O simbolismo destas obras manifesta-se, desde logo, na disposição das construções. Todas as igrejas estão orientadas no sentido nascente-poente: a cabeceira virada para onde nasce o sol, símbolo de Jesus Cristo; o pórtico de entrada para onde o sol se põe. Depois, as esculturas da vida de Cristo, da Virgem, dos apóstolos, principalmente nas igrejas de maior dimensão. As pessoas olhavam o tímpano dos pórticos ou das portas laterais, viam lá esculpido um cordeiro, segurando entre as patas um pendão, e sabiam que significava Jesus Cristo, o Cordeiro de Deus, triunfante sobre a morte. Reparavam nos capitéis das colunas e nas arquivoltas e viam figuras esculpidas, acabadas de sair do cinzel dos pedreiros, nítidas, ainda não desgastados pelos séculos nem envolvidas pelo musgo do tempo. Viam uma sereia segurando com as mãos a cauda e sabiam que isso queria dizer que devemos controlar os nossos passos nos caminhos da vida. A vida era para eles uma viagem por este mundo e, portanto, devemos controlar a nossa caminhada para não seguirmos caminhos de perdição. E viam outra sereia com um peixe na mão, como em Travanca, e sabiam que os peixes simbolizam, neste contexto, os nossos pensamentos mais íntimos, que devemos também saber controlar. E se viam um homem segurando os pés, ou uma ave segurando as asas, sabiam que isso era ainda um aviso para que os nossos passos seguissem pelo recto caminho. E se vissem pássaros com o bico encostado ao ouvido de um homem, compreendiam que era uma advertência para estarmos atentos às palavras que vêm do alto. E se vissem dois pássaros a meter o bico numa taça ou noutra vasilha sabiam que nos aconselhavam a irmos beber as águas vivas no sacramento da Eucaristia.
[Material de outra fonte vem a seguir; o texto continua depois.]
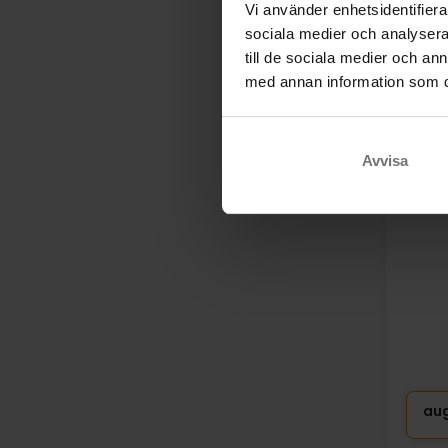
Vi använder enhetsidentifierar
sociala medier och analysera 
till de sociala medier och a
med annan information som du 
Hist
Hote
Sønd
Avvisa
au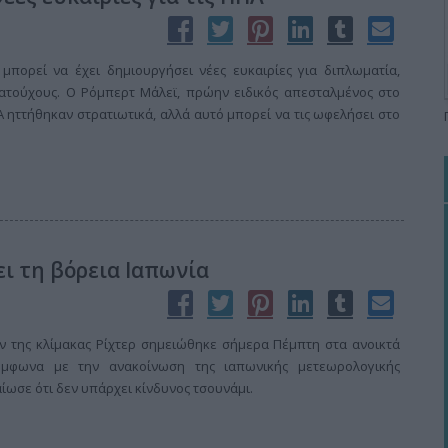
μπορεί να έχει δημιουργήσει νέες ευκαιρίες για διπλωματία,
τούχους. Ο Ρόμπερτ Μάλεϊ, πρώην ειδικός απεσταλμένος στο
ΠΑ ηττήθηκαν στρατιωτικά, αλλά αυτό μπορεί να τις ωφελήσει στο
ει τη βόρεια Ιαπωνία
ών της κλίμακας Ρίχτερ σημειώθηκε σήμερα Πέμπτη στα ανοικτά
σύμφωνα με την ανακοίνωση της ιαπωνικής μετεωρολογικής
ίωσε ότι δεν υπάρχει κίνδυνος τσουνάμι.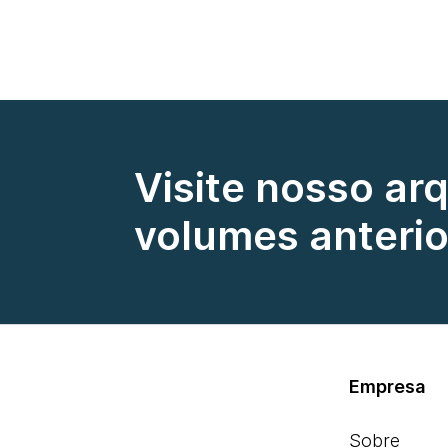
Visite nosso ar
volumes anterio
Empresa
Sobre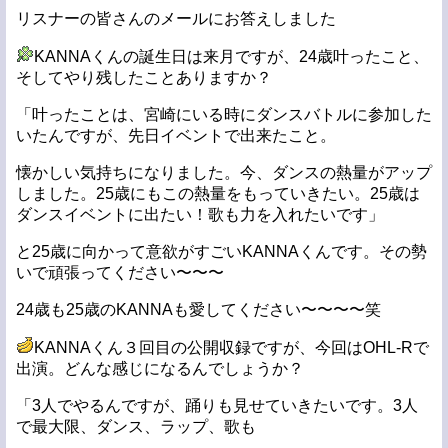
リスナーの皆さんのメールにお答えしました
KANNAくんの誕生日は来月ですが、24歳叶ったこと、
そしてやり残したことありますか？
「叶ったことは、宮崎にいる時にダンスバトルに参加した
いたんですが、先日イベントで出来たこと。
懐かしい気持ちになりました。今、ダンスの熱量がアップ
しました。25歳にもこの熱量をもっていきたい。25歳は
ダンスイベントに出たい！歌も力を入れたいです」
と25歳に向かって意欲がすごいKANNAくんです。その勢
いで頑張ってください〜〜〜
24歳も25歳のKANNAも愛してください〜〜〜〜笑
KANNAくん３回目の公開収録ですが、今回はOHL-Rで
出演。どんな感じになるんでしょうか？
「3人でやるんですが、踊りも見せていきたいです。3人
で最大限、ダンス、ラップ、歌も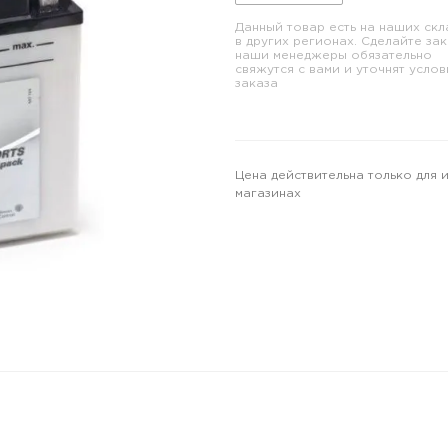
Данный товар есть на наших скл
в других регионах. Сделайте зак
наши менеджеры обязательно
свяжутся с вами и уточнят услов
заказа
Цена действительна только для 
магазинах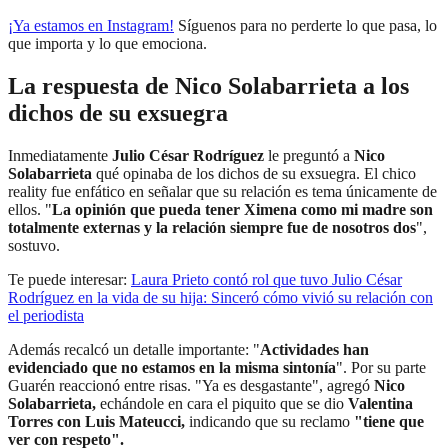
¡Ya estamos en
Instagram
!
Síguenos para no perderte lo que pasa, lo
que importa y lo que emociona.
La respuesta de Nico Solabarrieta a los
dichos de su exsuegra
Inmediatamente
Julio César Rodríguez
le preguntó a
Nico
Solabarrieta
qué opinaba de los dichos de su exsuegra. El chico
reality fue enfático en señalar que su relación es tema únicamente de
ellos. "
La opinión que pueda tener Ximena como mi madre son
totalmente externas y la relación siempre fue de nosotros dos
",
sostuvo.
Te puede interesar:
Laura Prieto contó rol que tuvo Julio César
Rodríguez en la vida de su hija: Sinceró cómo vivió su relación con
el periodista
Además recalcó un detalle importante: "
Actividades han
evidenciado que no estamos en la misma sintonía
". Por su parte
Guarén reaccionó entre risas. "Ya es desgastante", agregó
Nico
Solabarrieta,
echándole en cara el piquito que se dio
Valentina
Torres con Luis Mateucci,
indicando que su reclamo
"tiene que
ver con respeto".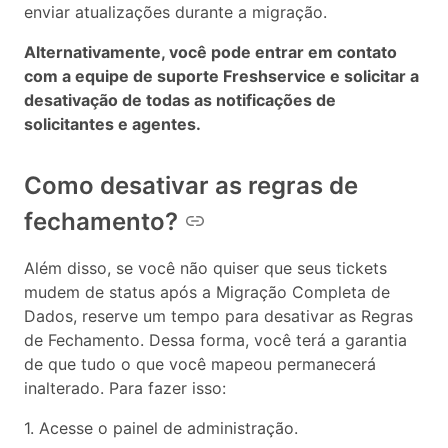
enviar atualizações durante a migração.
Alternativamente, você pode entrar em contato
com a equipe de suporte Freshservice e solicitar a
desativação de todas as notificações de
solicitantes e agentes.
Como desativar as regras de
fechamento?
Além disso, se você não quiser que seus tickets
mudem de status após a Migração Completa de
Dados, reserve um tempo para desativar as Regras
de Fechamento. Dessa forma, você terá a garantia
de que tudo o que você mapeou permanecerá
inalterado. Para fazer isso:
1. Acesse o painel de administração.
Enfim, os templos eram, então, o único livro que as pessoas tinham ao seu alcance, onde podiam ler e aprender tudo o que era necessário para a sua salvação. Nós, hoje, já não os sabemos interpretar, mas talvez esta Rota do Românico, tão rica de simbolismo e tão emocionante, nos venha despertar a curiosidade e nos leve a procurar saber decifrar todos os enigmas que para nós encerram.